Page-level text extractions
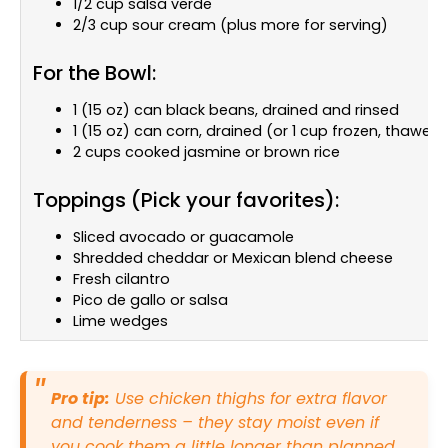
1/2 cup salsa verde
2/3 cup sour cream (plus more for serving)
For the Bowl:
1 (15 oz) can black beans, drained and rinsed
1 (15 oz) can corn, drained (or 1 cup frozen, thawed)
2 cups cooked jasmine or brown rice
Toppings (Pick your favorites):
Sliced avocado or guacamole
Shredded cheddar or Mexican blend cheese
Fresh cilantro
Pico de gallo or salsa
Lime wedges
Pro tip:
Use chicken thighs for extra flavor
and tenderness – they stay moist even if
you cook them a little longer than planned.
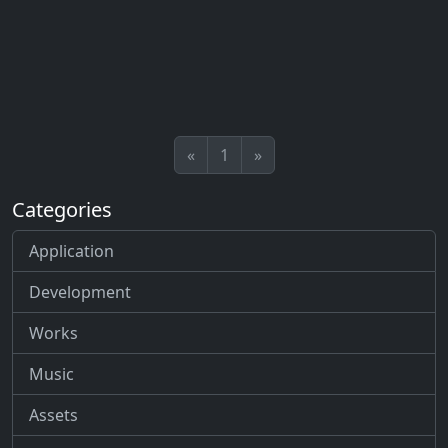
«
1
»
Categories
Application
Development
Works
Music
Assets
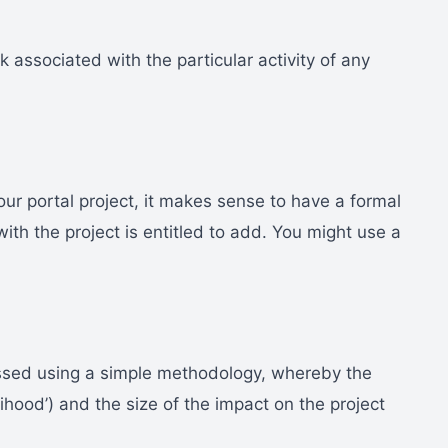
isk associated with the particular activity of any
 your portal project, it makes sense to have a formal
with the project is entitled to add. You might use a
ssed using a simple methodology, whereby the
elihood’) and the size of the impact on the project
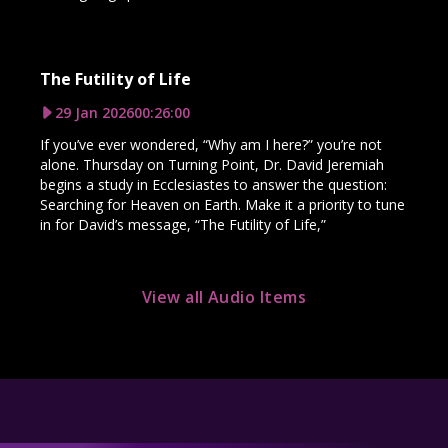
The Futility of Life
29 Jan 2026
00:26:00
If you’ve ever wondered, “Why am I here?” you’re not
alone. Thursday on Turning Point, Dr. David Jeremiah
begins a study in Ecclesiastes to answer the question:
Searching for Heaven on Earth. Make it a priority to tune
in for David’s message, “The Futility of Life,”
View all Audio Items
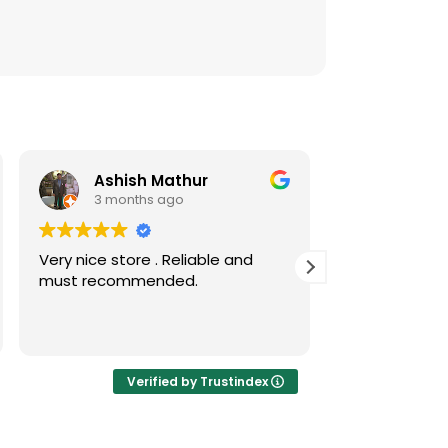
Ashish Mathur
Risw
3 months ago
3 mont
Very nice store . Reliable and
Nice collecti
must recommended.
coins
Verified by Trustindex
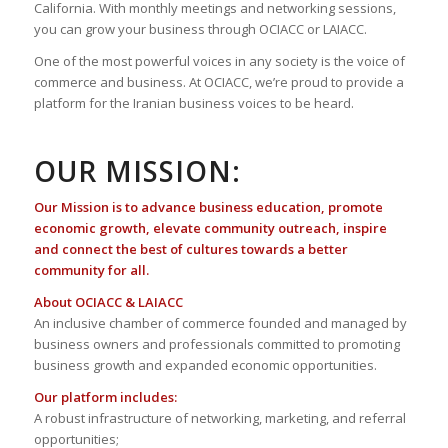
California. With monthly meetings and networking sessions,
you can grow your business through OCIACC or LAIACC.
One of the most powerful voices in any society is the voice of
commerce and business. At OCIACC, we’re proud to provide a
platform for the Iranian business voices to be heard.
OUR MISSION:
Our Mission is to advance business education, promote
economic growth, elevate community outreach, inspire
and connect the best of cultures towards a better
community for all.
About OCIACC & LAIACC
An inclusive chamber of commerce founded and managed by
business owners and professionals committed to promoting
business growth and expanded economic opportunities.
Our platform includes:
A robust infrastructure of networking, marketing, and referral
opportunities;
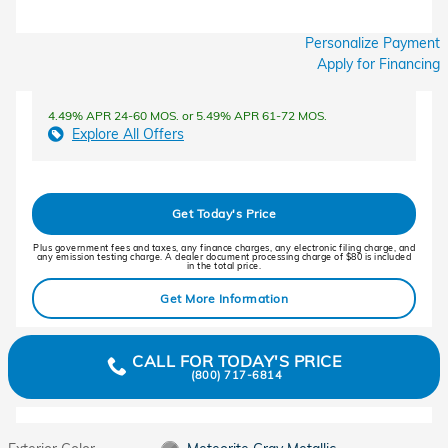
Personalize Payment
Apply for Financing
4.49% APR 24-60 MOS. or 5.49% APR 61-72 MOS.
Explore All Offers
Get Today's Price
Plus government fees and taxes, any finance charges, any electronic filing charge, and
any emission testing charge. A dealer document processing charge of $80 is included
in the total price.
Get More Information
CALL FOR TODAY'S PRICE
(800) 717-6814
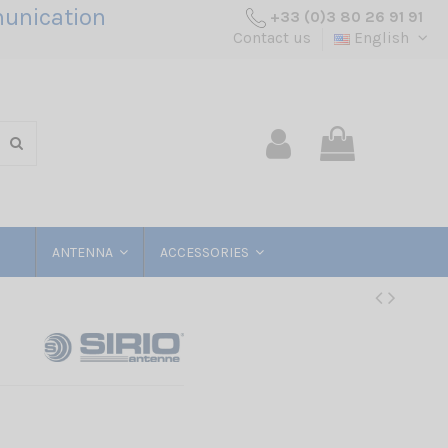
unication
+33 (0)3 80 26 91 91
Contact us
English
ANTENNA
ACCESSORIES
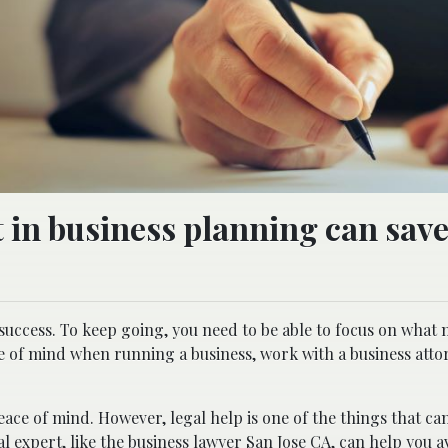
 in business planning can sav
uccess. To keep going, you need to be able to focus on what 
e of mind when running a business, work with a business atto
ace of mind. However, legal help is one of the things that ca
l expert, like the
business lawyer San Jose CA
, can help you a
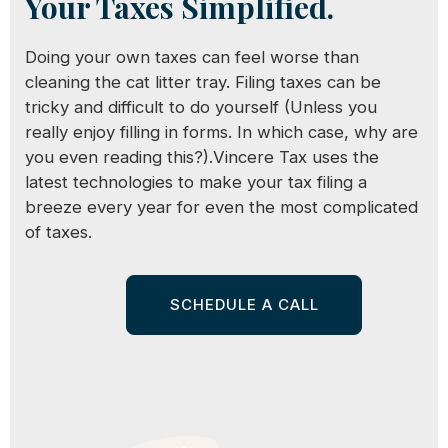
Your Taxes Simplified.
Doing your own taxes can feel worse than
cleaning the cat litter tray. Filing taxes can be
tricky and difficult to do yourself (Unless you
really enjoy filling in forms. In which case, why are
you even reading this?).Vincere Tax uses the
latest technologies to make your tax filing a
breeze every year for even the most complicated
of taxes.
SCHEDULE A CALL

PROBLEM DESCRIPTION
A single number is expected: how many lines in the entries above hold the word "than".

RESPONSE BELOW
2